### TRY IT
From the entries below, reproduce exactly the lines from the one with "Оплата электроэнергии" through the one with "Z7_L9KEH4O0LORH80ALCLTPF80SM6", both included, without images.

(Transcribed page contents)
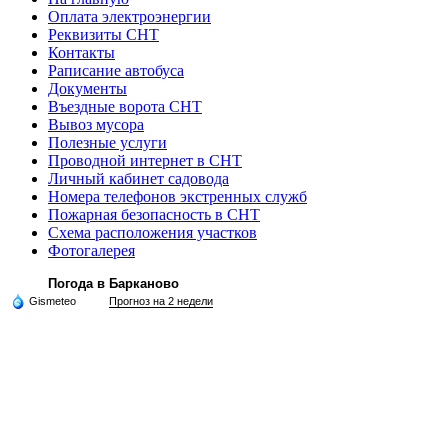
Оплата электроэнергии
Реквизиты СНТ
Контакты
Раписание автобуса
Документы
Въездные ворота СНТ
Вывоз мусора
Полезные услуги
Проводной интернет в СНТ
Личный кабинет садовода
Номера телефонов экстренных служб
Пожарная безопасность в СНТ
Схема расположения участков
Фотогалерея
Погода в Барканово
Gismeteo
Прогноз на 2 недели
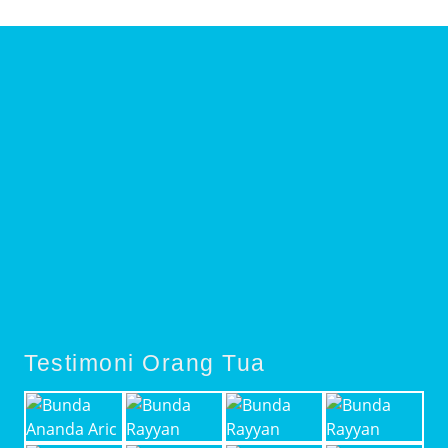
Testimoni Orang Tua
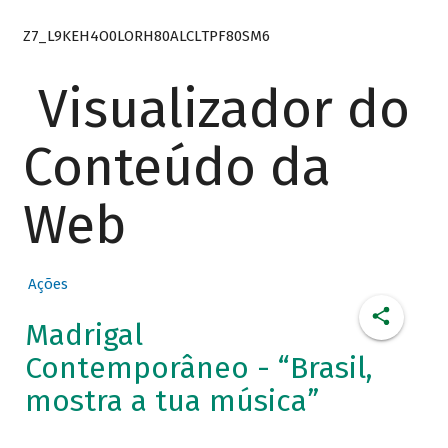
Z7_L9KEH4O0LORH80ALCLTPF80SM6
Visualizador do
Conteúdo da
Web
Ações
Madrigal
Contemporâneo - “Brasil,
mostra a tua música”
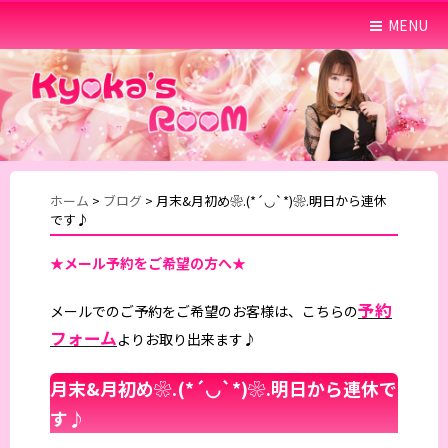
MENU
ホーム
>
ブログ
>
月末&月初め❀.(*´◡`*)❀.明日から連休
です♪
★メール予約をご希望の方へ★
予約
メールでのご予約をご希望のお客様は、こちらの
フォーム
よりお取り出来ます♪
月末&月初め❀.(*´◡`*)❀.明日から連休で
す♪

...

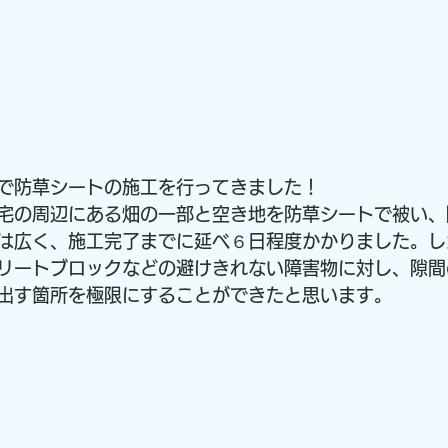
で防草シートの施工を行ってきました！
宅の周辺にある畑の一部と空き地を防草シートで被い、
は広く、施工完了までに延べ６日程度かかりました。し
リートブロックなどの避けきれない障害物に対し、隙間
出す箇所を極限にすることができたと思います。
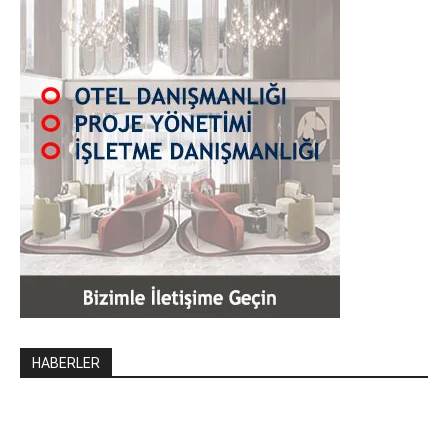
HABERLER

...

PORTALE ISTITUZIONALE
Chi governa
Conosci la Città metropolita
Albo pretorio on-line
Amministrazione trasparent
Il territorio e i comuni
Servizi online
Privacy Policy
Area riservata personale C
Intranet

### SOLUTION
Оплата электроэнергии
Реквизиты СНТ
Контакты
Раписание автобуса
Документы
Въездные ворота СНТ
Вывоз мусора
Полезные услуги
Проводной интернет в СНТ
Личный кабинет садовода
Номера телефонов экстренных служб
Пожарная безопасность в СНТ
Схема расположения участков
Фотогалерея
Погода в Барканово
Gismeteo
Прогноз на 2 недели
Testimoni Orang Tua
Z7_L9KEH4O0LORH80ALCLTPF80SM6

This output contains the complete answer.